UK delays copyright reform for Artificial Intelligence training

The UK government has stepped back from its earlier preferred copyright approach for Artificial Intelligence training and will keep the current legal framework in place while it gathers more evidence. Officials plan further work on digital replicas, transparency, labeling, licensing, and creator control rather than immediate legislative change.

On March 18, 2026, the UK government published its report and impact assessment on the use of copyright works in the development of Artificial Intelligence systems, following the consultation launched in December 2024. The government said it will not move ahead with immediate copyright reform for Artificial Intelligence training, and the data mining exception with opt-out and transparency measures, previously identified as option 3, is no longer its preferred approach. The current framework will remain in place for now, while officials gather more evidence on how copyright law is affecting the development and deployment of Artificial Intelligence across the economy, engage stakeholders on other policy options, and monitor technology, litigation, international policy, and licensing markets.

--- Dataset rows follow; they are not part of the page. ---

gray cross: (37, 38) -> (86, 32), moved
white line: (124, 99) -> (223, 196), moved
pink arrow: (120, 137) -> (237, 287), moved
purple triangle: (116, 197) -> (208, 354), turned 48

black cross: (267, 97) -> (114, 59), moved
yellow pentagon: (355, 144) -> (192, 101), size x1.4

The government also said a broad copyright exception without opt-out, described as option 2, will not be taken forward at this time because of risks to right holders’ revenue and continued uncertainty internationally. It also does not plan changes to copyright law for Artificial Intelligence systems developed outside the UK at this stage. Given that Getty Images v. Stability AI is still pending appeal and that there may be further clarification or changes to the law in this respect in the US and EU in the coming year, the UK government proposes not to take this forward at this time. Alternative approaches remain under consideration, including exceptions limited to scientific research or public-interest uses, requirements that material be lawfully accessed, and possible statutory licensing models.

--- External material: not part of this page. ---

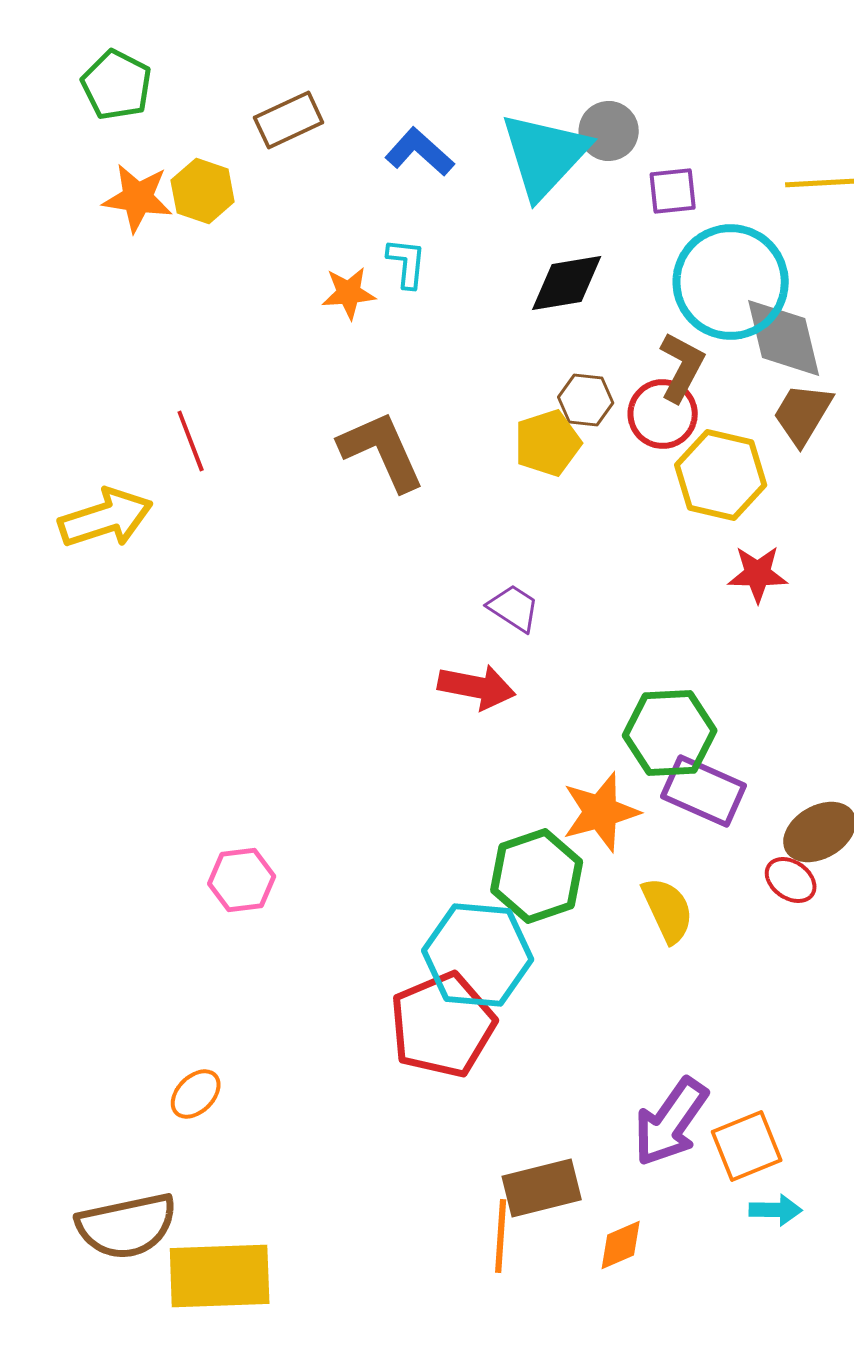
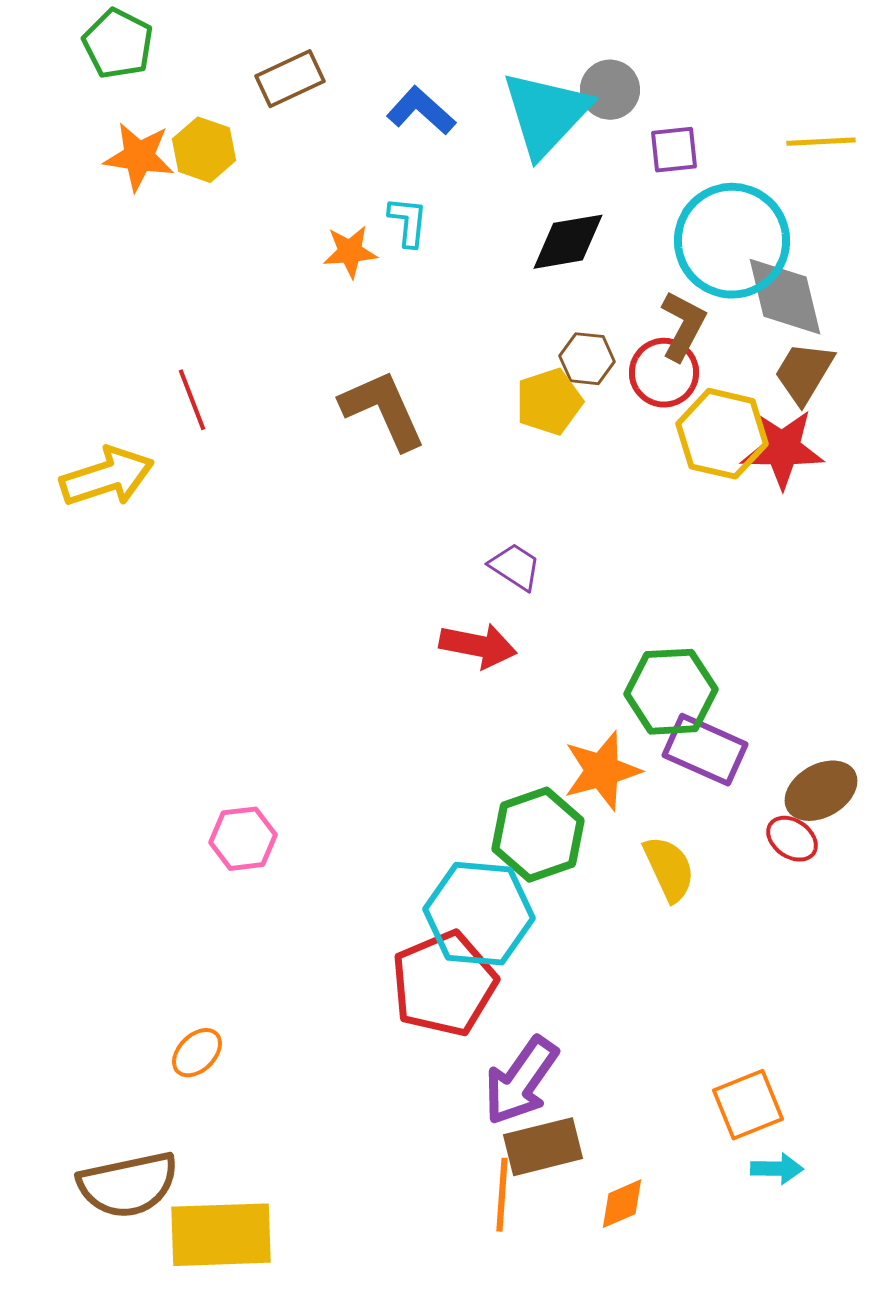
red star: (758, 574) -> (782, 449), moved, size x1.4
purple arrow: (671, 1122) -> (521, 1081), moved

Several additional measures are now on the agenda. The UK government will launch a consultation in the summer on digital replicas and whether stronger protections, potentially including a new personality right, are needed. It also plans a review of tools that let creators control their works online, including standards, technical measures, and best practice on input transparency. A taskforce will develop best practice proposals for labeling Artificial Intelligence-generated content, with an interim report expected in autumn 2026. By summer 2026, the UK government will launch an operational pilot of the Creative Content Exchange, intended as a marketplace for selling, buying, licensing, and enabling permitted access to digitized cultural and creative assets.

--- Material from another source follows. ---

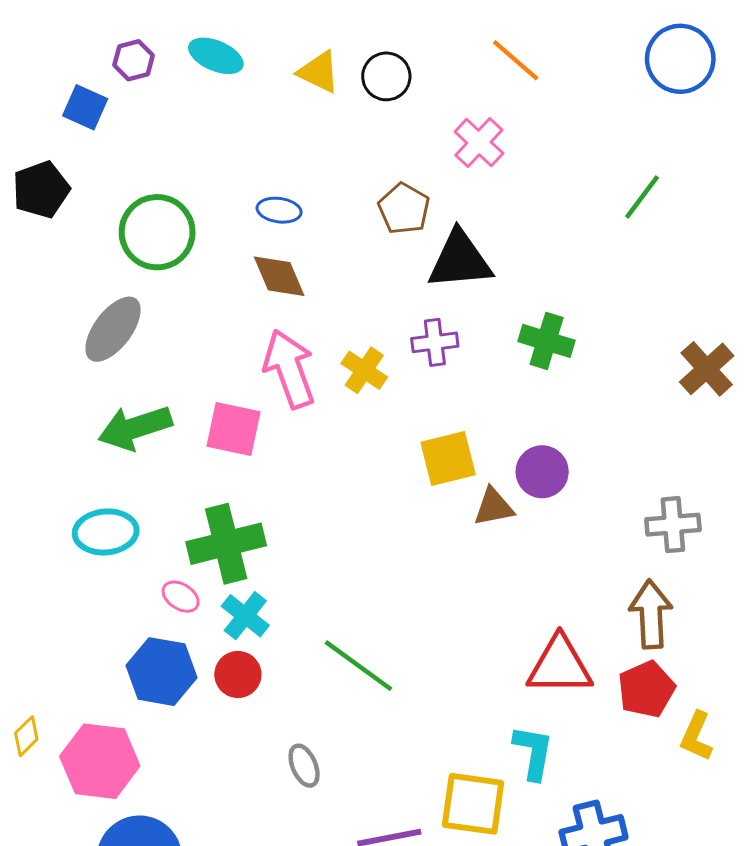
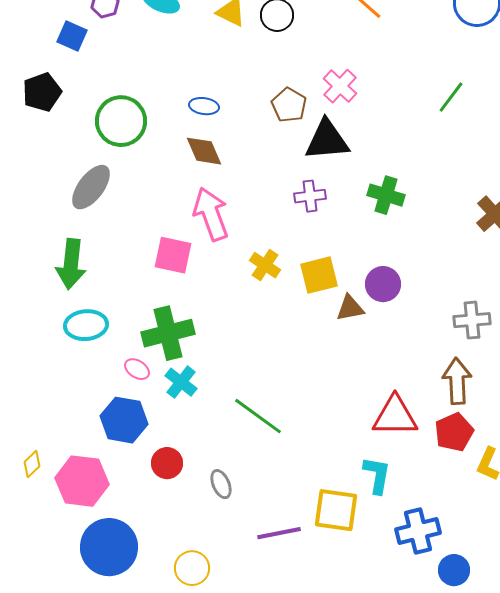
pink cross: (479, 143) -> (340, 86), moved
yellow cross: (364, 370) -> (265, 265), moved
green arrow: (135, 428) -> (71, 264), moved, turned -66
red circle: (238, 675) -> (167, 463), moved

The report also signals restraint in other areas. The government found insufficient evidence to intervene in the licensing market now and does not plan to introduce regulatory oversight on copyright-related transparency or related measures at this time. It proposes to continue working with enforcement bodies and the judiciary to ensure routes to redress remain effective. At the same time, it proposes that protection for computer-generated works be removed after further monitoring, citing minimal evidence that the provision is actively relied on or has a material effect on creativity and innovation. The latest position follows recommendations issued on March 6, 2026 by the UK House of Lords committee and on March 10, 2026 by the European Parliament, both of which focused on stronger protections, transparency, and remuneration in the use of copyrighted material by generative Artificial Intelligence systems.